The very first usage example is (or was, depending on when you are reading this)
library(tidyr) library(dplyr) preg2 <- preg %>% gather(treatment, n, treatmenta:treatmentb) %>% mutate(treatment = gsub("treatment", "", treatment)) %>% arrange(name, treatment) preg2
Innocuous enough I guess, until you realise that I“m also reading the manual which has usage that doesn’t involve pipes and that Hadley isn’t naming the arguments in the calls here. Now I am having to grok what is being passed, and where, by the pipes, whilst trying to match the usage shown in the example snippet with the arguments in the manual. I might be old-school but yes, I do read the manual.
The point I’m trying to make here with my little anecdote is this; what point did the use of the pipe serve here? How am I as a user new to the package helped by Hadley also using the pipe? In my case I wasn’t; in fact it made it somewhat trickier to understand what went where, what the actual tidyr calls were etc. Now I fully understand that Hadley finds the pipe operator to be very expressive for data analysis, and who am I to argue with that? Where I would raise an issue is that if you are writing introductory example code, don’t force your users to have to grapple with two new concepts at once, at least not in the first few examples.
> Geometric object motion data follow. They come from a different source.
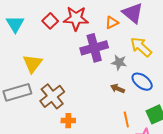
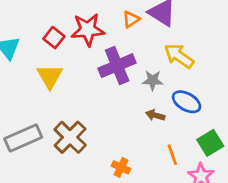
orange triangle: (112, 23) -> (131, 19), moved
yellow triangle: (33, 64) -> (50, 76), moved
orange cross: (68, 121) -> (121, 167), moved, turned 32

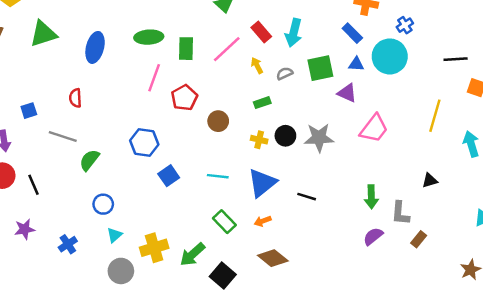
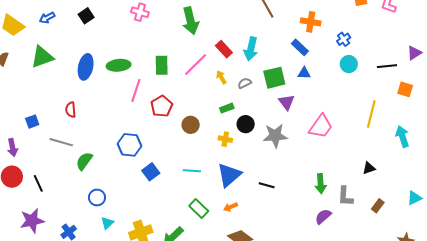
green ellipse: (149, 37) -> (119, 65), moved
cyan circle: (390, 56) -> (349, 64), moved, size x0.6
purple triangle: (347, 93) -> (287, 102), moved, turned 30
black circle: (285, 136) -> (246, 124), moved
purple star: (25, 229) -> (32, 221), size x1.4
brown rectangle: (419, 239) -> (378, 206), moved

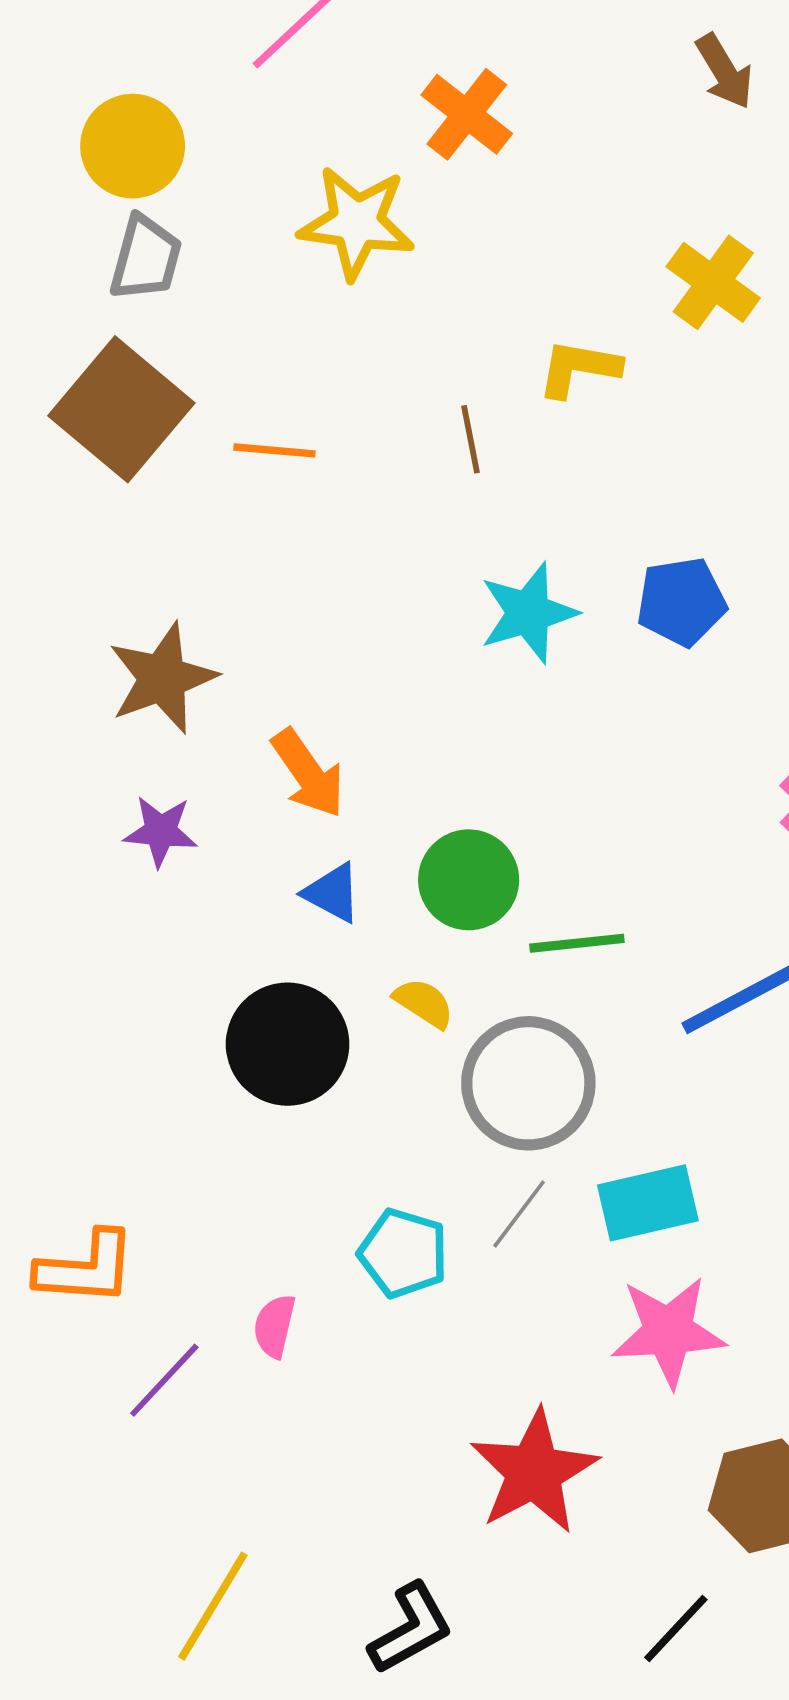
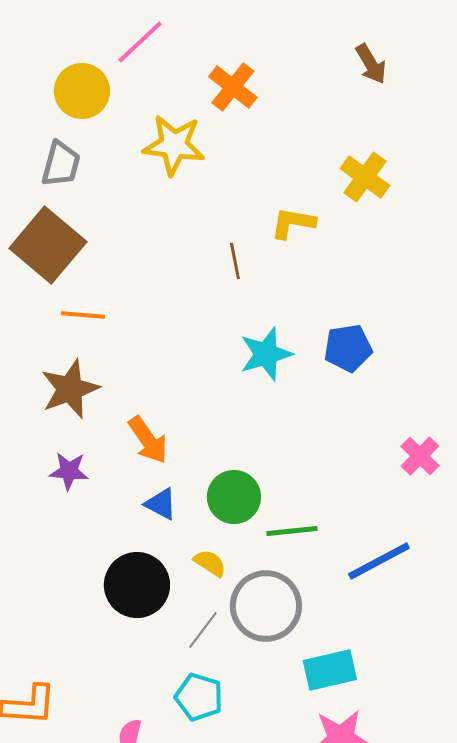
yellow circle: (133, 146) -> (82, 91), moved
orange line: (274, 450) -> (83, 315), moved
gray line: (519, 1214) -> (203, 630), moved

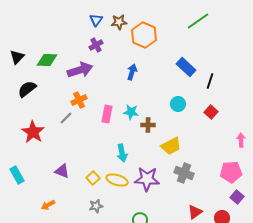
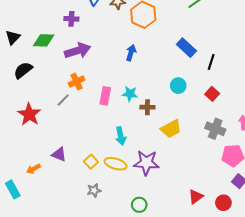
purple cross: (96, 45) -> (71, 19), moved, turned 32
gray cross: (184, 173) -> (215, 129), moved
cyan rectangle: (17, 175) -> (13, 189), moved
orange arrow: (48, 205) -> (33, 169), moved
I don’t want to beat on Hadley over this; it’s just that this was a prime example of where the use of the pipe was obfuscatory not revelatory, for me at least.
So yes, I am a curmudgeonly old fart, but this old dog can learn new tricks. Convince me I’m wrong here cause I really do want to like the pipe; my Granddad smoked one and I have fond memories of the smell and, well, all the cool kids are using the pipe so it must be good, right?